◆ What the task asks
The records below need to be repeated exactly, with every picture left out.

Top of Information provided

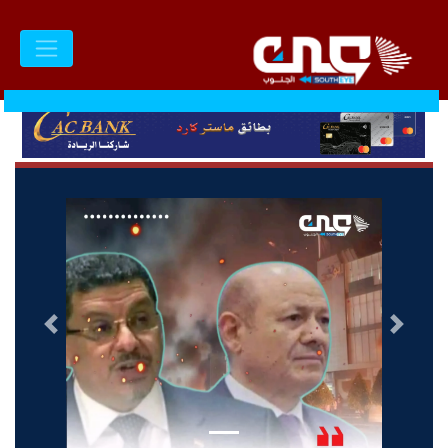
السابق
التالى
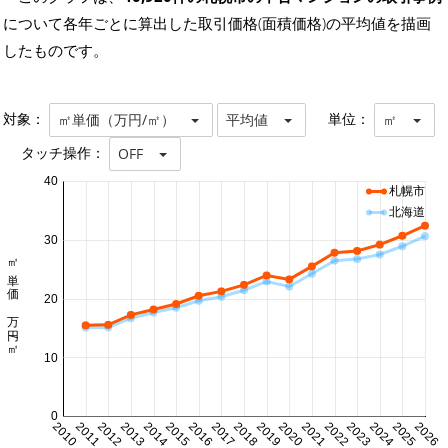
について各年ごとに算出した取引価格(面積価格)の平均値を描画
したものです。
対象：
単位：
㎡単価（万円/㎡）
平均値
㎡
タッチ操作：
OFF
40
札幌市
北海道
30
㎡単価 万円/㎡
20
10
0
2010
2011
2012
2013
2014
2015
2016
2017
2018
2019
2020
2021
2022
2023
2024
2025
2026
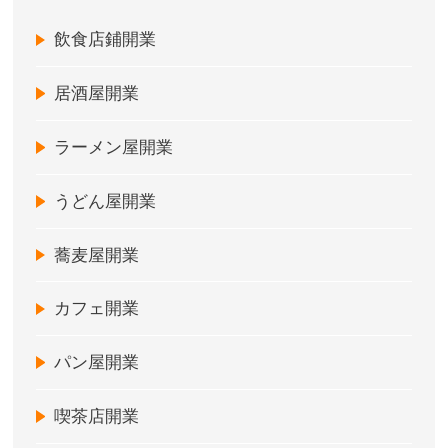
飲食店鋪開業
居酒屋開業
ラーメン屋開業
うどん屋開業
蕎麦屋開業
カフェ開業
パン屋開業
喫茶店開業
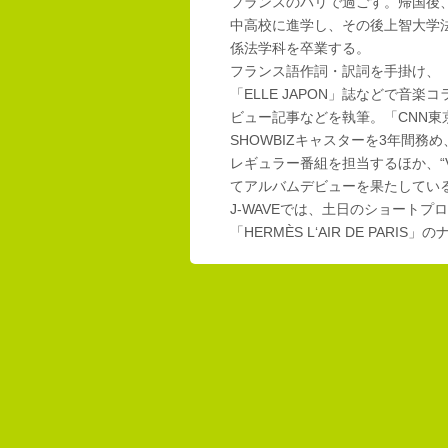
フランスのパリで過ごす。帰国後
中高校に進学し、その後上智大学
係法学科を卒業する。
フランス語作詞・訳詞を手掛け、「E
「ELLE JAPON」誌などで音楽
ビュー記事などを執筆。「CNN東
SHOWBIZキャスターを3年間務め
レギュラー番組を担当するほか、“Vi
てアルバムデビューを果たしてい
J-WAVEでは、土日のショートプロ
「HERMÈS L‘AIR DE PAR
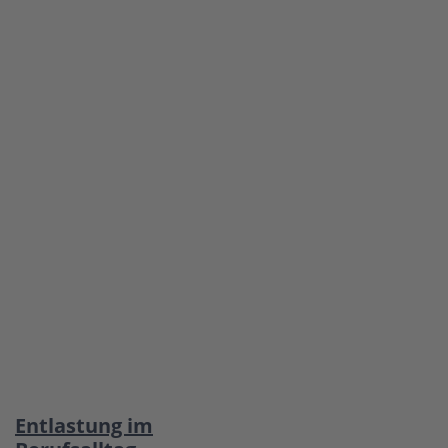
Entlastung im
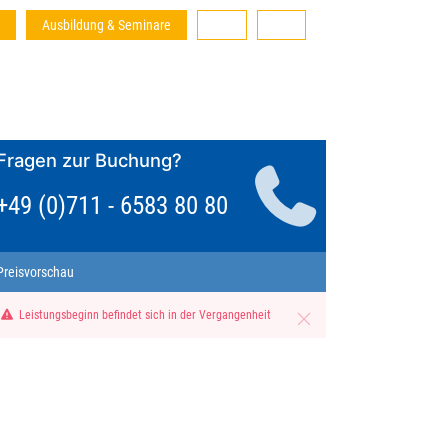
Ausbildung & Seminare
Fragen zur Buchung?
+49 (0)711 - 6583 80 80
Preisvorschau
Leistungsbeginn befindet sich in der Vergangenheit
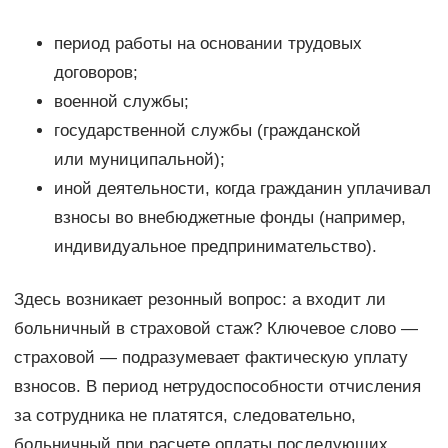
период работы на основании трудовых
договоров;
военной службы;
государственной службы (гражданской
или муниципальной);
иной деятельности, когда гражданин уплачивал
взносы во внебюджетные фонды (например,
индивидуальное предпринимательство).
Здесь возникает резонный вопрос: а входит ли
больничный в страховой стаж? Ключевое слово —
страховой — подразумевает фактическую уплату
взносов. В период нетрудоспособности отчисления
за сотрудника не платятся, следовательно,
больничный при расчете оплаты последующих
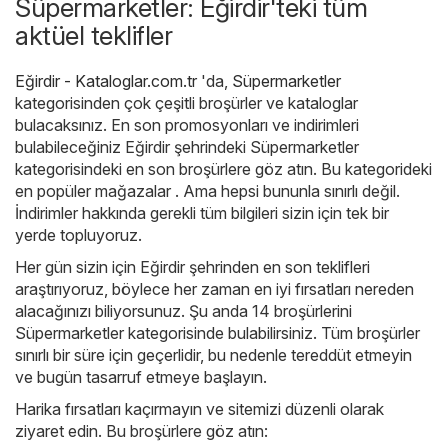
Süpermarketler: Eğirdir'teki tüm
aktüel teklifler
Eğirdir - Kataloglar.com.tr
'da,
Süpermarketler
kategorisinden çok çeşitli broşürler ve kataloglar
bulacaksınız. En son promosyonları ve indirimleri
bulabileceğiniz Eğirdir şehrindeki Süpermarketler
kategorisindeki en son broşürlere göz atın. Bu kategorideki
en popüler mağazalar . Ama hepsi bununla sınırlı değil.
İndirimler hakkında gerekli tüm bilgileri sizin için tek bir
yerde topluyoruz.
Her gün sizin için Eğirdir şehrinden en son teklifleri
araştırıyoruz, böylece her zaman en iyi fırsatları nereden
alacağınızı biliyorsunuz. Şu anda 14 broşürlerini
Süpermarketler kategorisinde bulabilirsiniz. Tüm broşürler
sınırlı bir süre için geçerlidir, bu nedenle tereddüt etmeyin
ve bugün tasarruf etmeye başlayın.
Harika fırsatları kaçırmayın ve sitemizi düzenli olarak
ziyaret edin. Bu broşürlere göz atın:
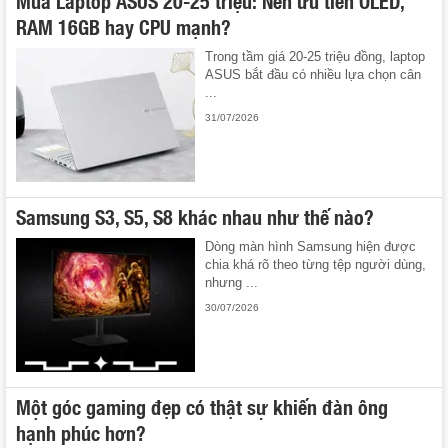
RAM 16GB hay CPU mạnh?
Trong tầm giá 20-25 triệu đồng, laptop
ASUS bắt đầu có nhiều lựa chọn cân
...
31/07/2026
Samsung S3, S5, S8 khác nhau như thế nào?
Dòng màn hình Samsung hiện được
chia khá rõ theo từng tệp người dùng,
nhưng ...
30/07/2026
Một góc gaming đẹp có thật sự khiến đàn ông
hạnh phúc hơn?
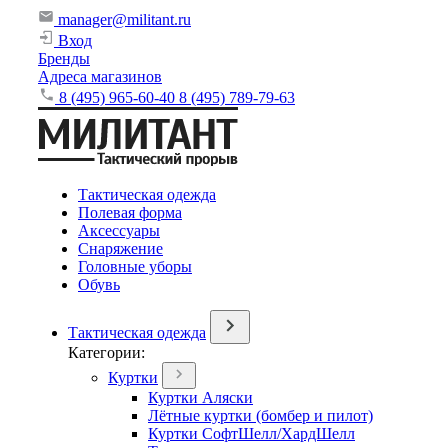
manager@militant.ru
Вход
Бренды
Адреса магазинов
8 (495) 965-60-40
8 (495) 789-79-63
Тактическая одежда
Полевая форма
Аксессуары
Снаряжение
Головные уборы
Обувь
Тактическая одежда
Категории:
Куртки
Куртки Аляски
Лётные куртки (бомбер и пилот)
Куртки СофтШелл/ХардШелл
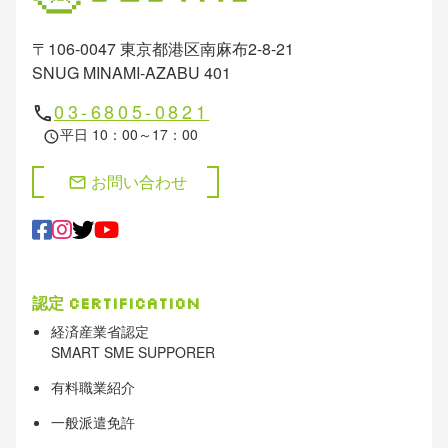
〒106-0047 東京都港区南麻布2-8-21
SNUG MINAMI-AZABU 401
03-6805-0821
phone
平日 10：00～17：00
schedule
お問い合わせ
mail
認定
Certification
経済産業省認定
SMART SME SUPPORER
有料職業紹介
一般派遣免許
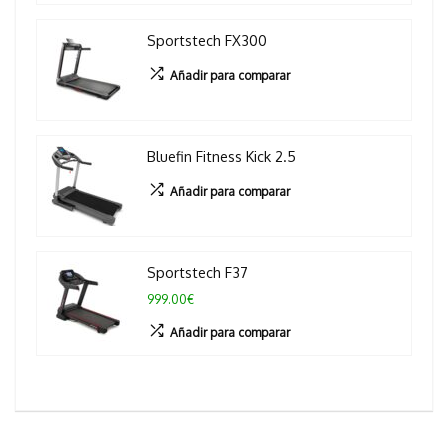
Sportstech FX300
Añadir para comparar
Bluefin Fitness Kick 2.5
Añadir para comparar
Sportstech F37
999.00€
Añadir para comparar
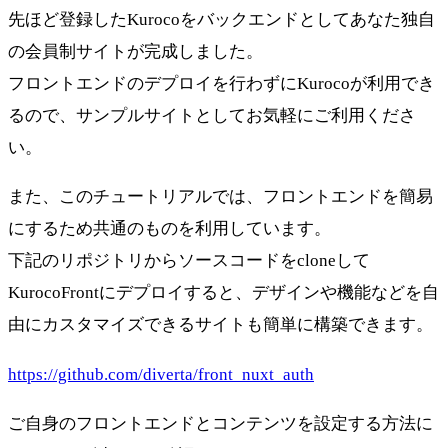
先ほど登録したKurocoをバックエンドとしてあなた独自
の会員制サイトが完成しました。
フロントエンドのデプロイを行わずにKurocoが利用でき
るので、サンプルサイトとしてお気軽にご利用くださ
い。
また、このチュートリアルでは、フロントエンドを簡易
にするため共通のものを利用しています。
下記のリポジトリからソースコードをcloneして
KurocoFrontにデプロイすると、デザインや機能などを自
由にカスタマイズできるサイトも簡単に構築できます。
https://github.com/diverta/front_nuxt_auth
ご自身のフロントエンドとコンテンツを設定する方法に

Bottom of Information provided

◆ Answer section
السابق
التالى
について各年ごとに算出した取引価格(面積価格)の平均値を描画
したものです。
対象：
単位：
㎡単価（万円/㎡）
平均値
㎡
タッチ操作：
OFF
40
札幌市
北海道
30
㎡単価 万円/㎡
20
10
0
2010
2011
2012
2013
2014
2015
2016
2017
2018
2019
2020
2021
2022
2023
2024
2025
2026
飲食店鋪開業
居酒屋開業
ラーメン屋開業
うどん屋開業
蕎麦屋開業
カフェ開業
パン屋開業
喫茶店開業
フランスのパリで過ごす。帰国後
中高校に進学し、その後上智大学
係法学科を卒業する。
フランス語作詞・訳詞を手掛け、「E
「ELLE JAPON」誌などで音楽
ビュー記事などを執筆。「CNN東
SHOWBIZキャスターを3年間務め
レギュラー番組を担当するほか、“Vi
てアルバムデビューを果たしてい
J-WAVEでは、土日のショートプロ
「HERMÈS L‘AIR DE PAR
Entlastung im
Ausbildung & Seminare
Fragen zur Buchung?
+49 (0)711 - 6583 80 80
Preisvorschau
Leistungsbeginn befindet sich in der Vergangenheit
период работы на основании трудовых
договоров;
военной службы;
государственной службы (гражданской
или муниципальной);
иной деятельности, когда гражданин уплачивал
взносы во внебюджетные фонды (например,
индивидуальное предпринимательство).
Здесь возникает резонный вопрос: а входит ли
больничный в страховой стаж? Ключевое слово —
страховой — подразумевает фактическую уплату
взносов. В период нетрудоспособности отчисления
за сотрудника не платятся, следовательно,
больничный при расчете оплаты последующих
Süpermarketler: Eğirdir'teki tüm
aktüel teklifler
Eğirdir - Kataloglar.com.tr
'da,
Süpermarketler
kategorisinden çok çeşitli broşürler ve kataloglar
bulacaksınız. En son promosyonları ve indirimleri
bulabileceğiniz Eğirdir şehrindeki Süpermarketler
kategorisindeki en son broşürlere göz atın. Bu kategorideki
en popüler mağazalar . Ama hepsi bununla sınırlı değil.
İndirimler hakkında gerekli tüm bilgileri sizin için tek bir
yerde topluyoruz.
Her gün sizin için Eğirdir şehrinden en son teklifleri
araştırıyoruz, böylece her zaman en iyi fırsatları nereden
alacağınızı biliyorsunuz. Şu anda 14 broşürlerini
Süpermarketler kategorisinde bulabilirsiniz. Tüm broşürler
sınırlı bir süre için geçerlidir, bu nedenle tereddüt etmeyin
ve bugün tasarruf etmeye başlayın.
Harika fırsatları kaçırmayın ve sitemizi düzenli olarak
ziyaret edin. Bu broşürlere göz atın:
RAM 16GB hay CPU mạnh?
Trong tầm giá 20-25 triệu đồng, laptop
ASUS bắt đầu có nhiều lựa chọn cân
...
31/07/2026
Samsung S3, S5, S8 khác nhau như thế nào?
Dòng màn hình Samsung hiện được
chia khá rõ theo từng tệp người dùng,
nhưng ...
30/07/2026
Một góc gaming đẹp có thật sự khiến đàn ông
hạnh phúc hơn?
manager@militant.ru
Вход
Бренды
Адреса магазинов
8 (495) 965-60-40
8 (495) 789-79-63
Тактическая одежда
Полевая форма
Аксессуары
Снаряжение
Головные уборы
Обувь
Тактическая одежда
Категории:
Куртки
Куртки Аляски
Лётные куртки (бомбер и пилот)
Куртки СофтШелл/ХардШелл
〒106-0047 東京都港区南麻布2-8-21
SNUG MINAMI-AZABU 401
03-6805-0821
phone
平日 10：00～17：00
schedule
お問い合わせ
mail
認定
Certification
経済産業省認定
SMART SME SUPPORER
有料職業紹介
一般派遣免許
Sportstech FX300
Añadir para comparar
Bluefin Fitness Kick 2.5
Añadir para comparar
Sportstech F37
999.00€
Añadir para comparar
先ほど登録したKurocoをバックエンドとしてあなた独自
の会員制サイトが完成しました。
フロントエンドのデプロイを行わずにKurocoが利用でき
るので、サンプルサイトとしてお気軽にご利用くださ
い。
また、このチュートリアルでは、フロントエンドを簡易
にするため共通のものを利用しています。
下記のリポジトリからソースコードをcloneして
KurocoFrontにデプロイすると、デザインや機能などを自
由にカスタマイズできるサイトも簡単に構築できます。
https://github.com/diverta/front_nuxt_auth
ご自身のフロントエンドとコンテンツを設定する方法に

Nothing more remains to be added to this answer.